Input material:
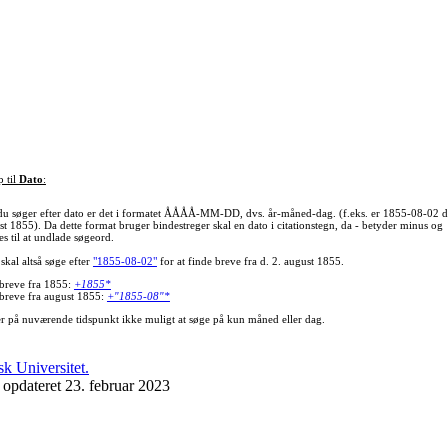
p til
Dato
:
du søger efter dato er det i formatet ÅÅÅÅ-MM-DD, dvs. år-måned-dag. (f.eks. er 1855-08-02 d
st 1855). Da dette format bruger bindestreger skal en dato i citationstegn, da - betyder minus og
s til at undlade søgeord.
skal altså søge efter
"1855-08-02"
for at finde breve fra d. 2. august 1855.
 breve fra 1855:
+1855*
 breve fra august 1855:
+"1855-08"*
er på nuværende tidspunkt ikke muligt at søge på kun måned eller dag.
 opdateret 23. februar 2023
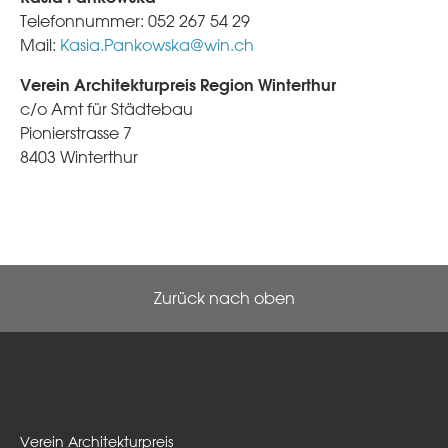
Telefonnummer: 052 267 54 29
Mail:
Kasia.Pankowska@win.ch
Verein Architekturpreis Region Winterthur
c/o Amt für Städtebau
Pionierstrasse 7
8403 Winterthur
Zurück nach oben
Verein Architekturpreis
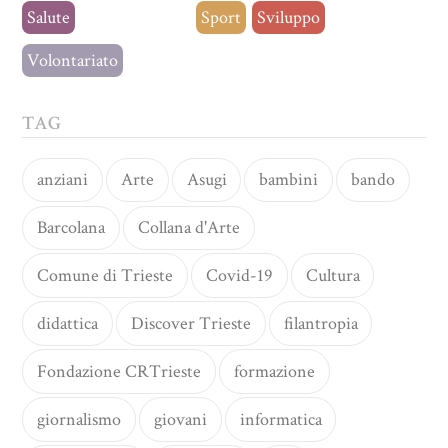
Salute
Senza categoria
Sport
Sviluppo
Volontariato
TAG
anziani
Arte
Asugi
bambini
bando
Barcolana
Collana d'Arte
Comune di Trieste
Covid-19
Cultura
didattica
Discover Trieste
filantropia
Fondazione CRTrieste
formazione
giornalismo
giovani
informatica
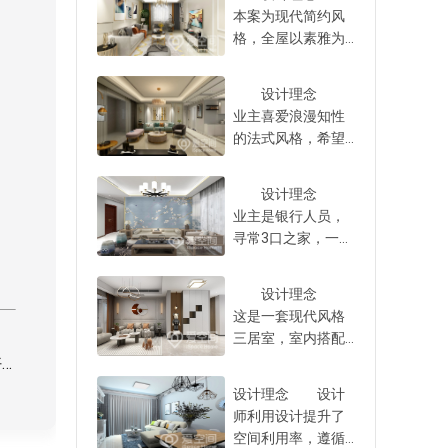
细节要把握好。对
的，当然，业主如
本案为现代简约风
于第一次买房子的
果不懂设计，那就
格，全屋以素雅为
业主来说，根本没
找专业的设计师合
底色，利用现代家
有收房经验，所以
作。
具装饰创造出细腻
要先做好收房攻
设计理念
的生活情境，并以
略，这样能省心很
业主喜爱浪漫知性
。
冷暖色对比强化空
多。收房过程结束
的法式风格，希望
间的精致氛围，最
后，才开始找中端
设计师从细节中体
终打造出富有现代
装修公司合作装
现，打造出令人沉
感的舒适空间。
设计理念
修。
醉的空间氛围，对
设计师秉承“舒雅
业主是银行人员，
此设计师秉承“向美
大气”为设计理念，
寻常3口之家，一家
而生”的设计理念，
以简约的笔触来呈
人整体素质很高，
以法式风格为主要
现舒适的空间关
平时女主人喜欢做
设计方向，呈现出
设计理念
系，并利用软装为
烘焙，对厨房的设
清新脱俗的空间气
这是一套现代风格
空间增添活力与优
计有一定要求，周
质。 在满足业
三居室，室内搭配
雅。 户型格局
末老人偶尔会过
主生活的硬性需求
大胆颜色和环保材
!
方正，主卧中含有
来，一家人喜欢比
以外，设计师同时
料，以“回归简雅”为
卫生间，保持了空
较雅致的风格，对
设计理念 设计
也注重软装元素的
设计理念，营造出
间的私密性，室内
此设计师以新中式
师利用设计提升了
呈现，以凸显出精
独特的现代品味。
动静分区做得好，
风格为主。 全
空间利用率，遵循
致、优雅的生活品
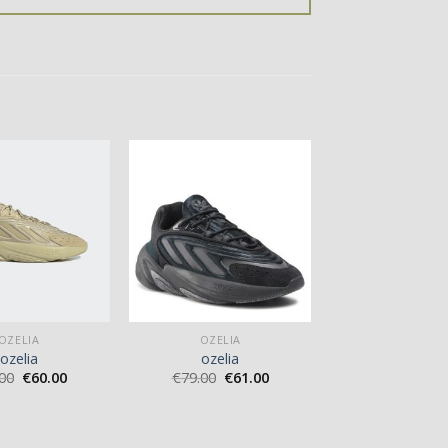
OZELIA
OZELIA
ozelia
ozelia
00
€
60.00
€
79.00
€
61.00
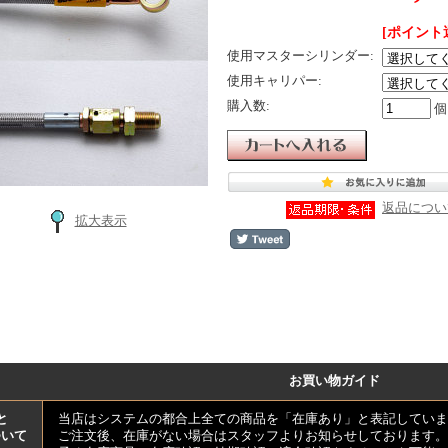
[ポイント
使用マスターシリンダー:
使用キャリパー:
購入数:
個
返品につい
拡大表示
お買い物ガイド
と
当店はシステムの都合上全ての商品を「在庫あり」と表記していま
ついて
ご注文後、在庫がない場合はスタッフよりお知らせしております。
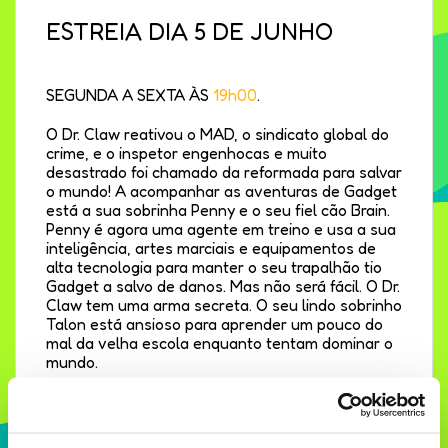
ESTREIA DIA 5 DE JUNHO
SEGUNDA A SEXTA ÀS
19h00
.
O Dr. Claw reativou o MAD, o sindicato global do
crime, e o inspetor engenhocas e muito
desastrado foi chamado da reformada para salvar
o mundo! A acompanhar as aventuras de Gadget
está a sua sobrinha Penny e o seu fiel cão Brain.
Penny é agora uma agente em treino e usa a sua
inteligência, artes marciais e equipamentos de
alta tecnologia para manter o seu trapalhão tio
Gadget a salvo de danos. Mas não será fácil. O Dr.
Claw tem uma arma secreta. O seu lindo sobrinho
Talon está ansioso para aprender um pouco do
mal da velha escola enquanto tentam dominar o
mundo.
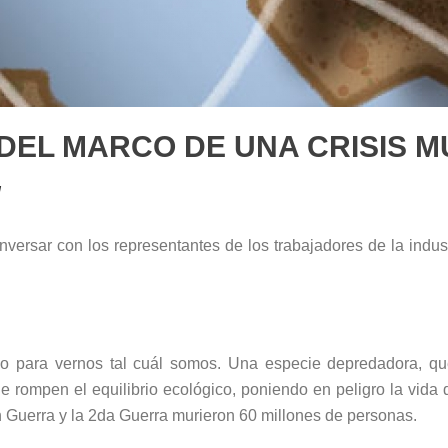
EL MARCO DE UNA CRISIS MU
d
versar con los representantes de los trabajadores de la indus
do para vernos tal cuál somos. Una especie depredadora, que
 rompen el equilibrio ecológico, poniendo en peligro la vida
n Guerra y la 2da Guerra murieron 60 millones de personas.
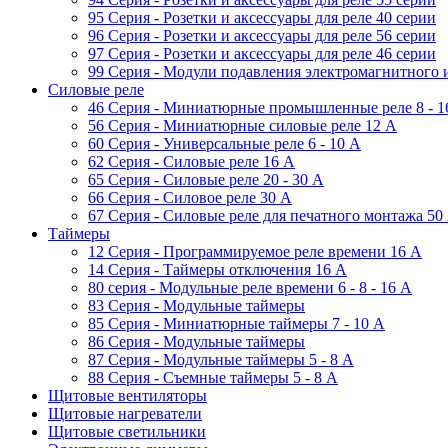
95 Серия - Розетки и аксессуары для реле 40 серии
96 Серия - Розетки и аксессуары для реле 56 cерии
97 Серия - Розетки и аксессуары для реле 46 cерии
99 Серия - Модули подавления электромагнитного 
Силовые реле
46 Серия - Миниатюрные промышленные реле 8 - 1
56 Серия - Миниатюрные силовые реле 12 A
60 Серия - Универсальные реле 6 - 10 A
62 Серия - Силовые реле 16 A
65 Серия - Силовые реле 20 - 30 A
66 Серия - Силовое реле 30 A
67 Серия - Силовые реле для печатного монтажа 50
Таймеры
12 Серия - Программируемое реле времени 16 A
14 Серия - Таймеры отключения 16 A
80 серия - Модульные реле времени 6 - 8 - 16 A
83 Серия - Модульные таймеры
85 Серия - Миниатюрные таймеры 7 - 10 A
86 Серия - Модульные таймеры
87 Серия - Модульные таймеры 5 - 8 А
88 Серия - Съемные таймеры 5 - 8 A
Щитовые вентиляторы
Щитовые нагреватели
Щитовые светильники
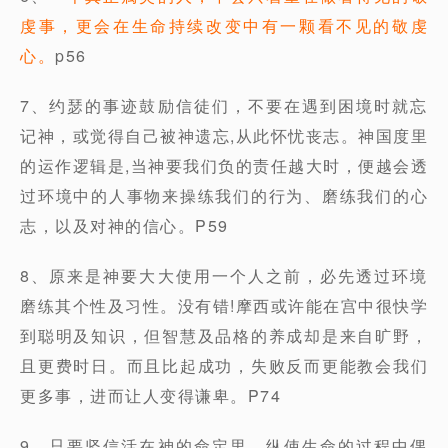
虔事，更会在生命持续改变中有一颗看不见的敬虔
心。
p56
7、约瑟的事迹鼓励信徒们，不要在遇到困境时就忘
记神，或觉得自己被神遗忘,从此怀忧丧志。神国度里
的运作逻辑是,当神要我们负的责任越大时，便越会透
过环境中的人事物来操练我们的行为、磨练我们的心
志，以及对神的信心。P59
8、原来是神要大大使用一个人之前，必先透过环境
磨练其个性及习性。没有错!摩西或许能在宫中很快学
到聪明及知识，但智慧及品格的养成却是来自旷野，
且更费时日。而且比起成功，失败反而更能教会我们
更多事，进而让人变得谦卑。P74
9、只要坚信活在神的命定里，纵使生命的过程中偶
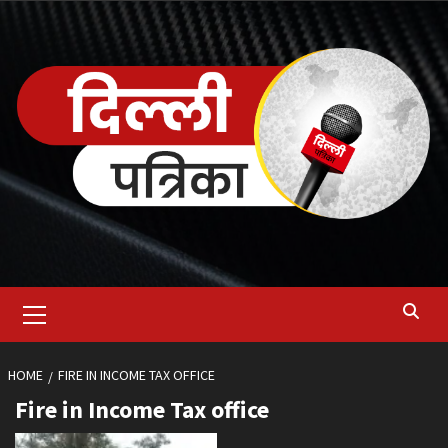
Skip
to
content
Primary
Menu
HOME
FIRE IN INCOME TAX OFFICE
Fire in Income Tax office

What the task asks: The pictures in the data should be omitted, and every remaining line set down exactly.

Answer to this exercise:
p til
Dato
:
du søger efter dato er det i formatet ÅÅÅÅ-MM-DD, dvs. år-måned-dag. (f.eks. er 1855-08-02 d
st 1855). Da dette format bruger bindestreger skal en dato i citationstegn, da - betyder minus og
s til at undlade søgeord.
skal altså søge efter
"1855-08-02"
for at finde breve fra d. 2. august 1855.
 breve fra 1855:
+1855*
 breve fra august 1855:
+"1855-08"*
er på nuværende tidspunkt ikke muligt at søge på kun måned eller dag.
 opdateret 23. februar 2023
Telefonnummer: 052 267 54 29
Mail:
Kasia.Pankowska@win.ch
Verein Architekturpreis Region Winterthur
c/o Amt für Städtebau
Pionierstrasse 7
8403 Winterthur
Zurück nach oben
Verein Architekturpreis
Salute
Senza categoria
Sport
Sviluppo
Volontariato
TAG
anziani
Arte
Asugi
bambini
bando
Barcolana
Collana d'Arte
Comune di Trieste
Covid-19
Cultura
didattica
Discover Trieste
filantropia
Fondazione CRTrieste
formazione
giornalismo
giovani
informatica
细节要把握好。对
的，当然，业主如
本案为现代简约风
于第一次买房子的
果不懂设计，那就
格，全屋以素雅为
业主来说，根本没
找专业的设计师合
底色，利用现代家
有收房经验，所以
作。
具装饰创造出细腻
要先做好收房攻
设计理念
的生活情境，并以
略，这样能省心很
业主喜爱浪漫知性
。
冷暖色对比强化空
多。收房过程结束
的法式风格，希望
间的精致氛围，最
后，才开始找中端
设计师从细节中体
终打造出富有现代
装修公司合作装
现，打造出令人沉
感的舒适空间。
设计理念
修。
醉的空间氛围，对
设计师秉承“舒雅
业主是银行人员，
此设计师秉承“向美
大气”为设计理念，
寻常3口之家，一家
而生”的设计理念，
以简约的笔触来呈
人整体素质很高，
以法式风格为主要
现舒适的空间关
平时女主人喜欢做
设计方向，呈现出
设计理念
系，并利用软装为
烘焙，对厨房的设
清新脱俗的空间气
这是一套现代风格
空间增添活力与优
计有一定要求，周
质。 在满足业
三居室，室内搭配
雅。 户型格局
末老人偶尔会过
主生活的硬性需求
大胆颜色和环保材
!
方正，主卧中含有
来，一家人喜欢比
以外，设计师同时
料，以“回归简雅”为
卫生间，保持了空
较雅致的风格，对
设计理念 设计
也注重软装元素的
设计理念，营造出
间的私密性，室内
此设计师以新中式
师利用设计提升了
呈现，以凸显出精
独特的现代品味。
动静分区做得好，
风格为主。 全
空间利用率，遵循
致、优雅的生活品
OZELIA
OZELIA
ozelia
ozelia
00
€
60.00
€
79.00
€
61.00
[ポイント
使用マスターシリンダー:
使用キャリパー:
購入数:
個
返品につい
拡大表示
お買い物ガイド
と
当店はシステムの都合上全ての商品を「在庫あり」と表記していま
ついて
ご注文後、在庫がない場合はスタッフよりお知らせしております。
ESTREIA DIA 5 DE JUNHO
SEGUNDA A SEXTA ÀS
19h00
.
O Dr. Claw reativou o MAD, o sindicato global do
crime, e o inspetor engenhocas e muito
desastrado foi chamado da reformada para salvar
o mundo! A acompanhar as aventuras de Gadget
está a sua sobrinha Penny e o seu fiel cão Brain.
Penny é agora uma agente em treino e usa a sua
inteligência, artes marciais e equipamentos de
alta tecnologia para manter o seu trapalhão tio
Gadget a salvo de danos. Mas não será fácil. O Dr.
Claw tem uma arma secreta. O seu lindo sobrinho
Talon está ansioso para aprender um pouco do
mal da velha escola enquanto tentam dominar o
mundo.
EL MARCO DE UNA CRISIS MU
d
versar con los representantes de los trabajadores de la indus
do para vernos tal cuál somos. Una especie depredadora, que
 rompen el equilibrio ecológico, poniendo en peligro la vida
n Guerra y la 2da Guerra murieron 60 millones de personas.
95 Серия - Розетки и аксессуары для реле 40 серии
96 Серия - Розетки и аксессуары для реле 56 cерии
97 Серия - Розетки и аксессуары для реле 46 cерии
99 Серия - Модули подавления электромагнитного 
Силовые реле
46 Серия - Миниатюрные промышленные реле 8 - 1
56 Серия - Миниатюрные силовые реле 12 A
60 Серия - Универсальные реле 6 - 10 A
62 Серия - Силовые реле 16 A
65 Серия - Силовые реле 20 - 30 A
66 Серия - Силовое реле 30 A
67 Серия - Силовые реле для печатного монтажа 50
Таймеры
12 Серия - Программируемое реле времени 16 A
14 Серия - Таймеры отключения 16 A
80 серия - Модульные реле времени 6 - 8 - 16 A
83 Серия - Модульные таймеры
85 Серия - Миниатюрные таймеры 7 - 10 A
86 Серия - Модульные таймеры
87 Серия - Модульные таймеры 5 - 8 А
88 Серия - Съемные таймеры 5 - 8 A
Щитовые вентиляторы
Щитовые нагреватели
Щитовые светильники
虔事，更会在生命持续改变中有一颗看不见的敬虔
心。
p56
7、约瑟的事迹鼓励信徒们，不要在遇到困境时就忘
记神，或觉得自己被神遗忘,从此怀忧丧志。神国度里
的运作逻辑是,当神要我们负的责任越大时，便越会透
过环境中的人事物来操练我们的行为、磨练我们的心
志，以及对神的信心。P59
8、原来是神要大大使用一个人之前，必先透过环境
磨练其个性及习性。没有错!摩西或许能在宫中很快学
到聪明及知识，但智慧及品格的养成却是来自旷野，
且更费时日。而且比起成功，失败反而更能教会我们
更多事，进而让人变得谦卑。P74
9、只要坚信活在神的命定里，纵使生命的过程中偶
Skip
to
content
Primary
Menu
HOME
FIRE IN INCOME TAX OFFICE
Fire in Income Tax office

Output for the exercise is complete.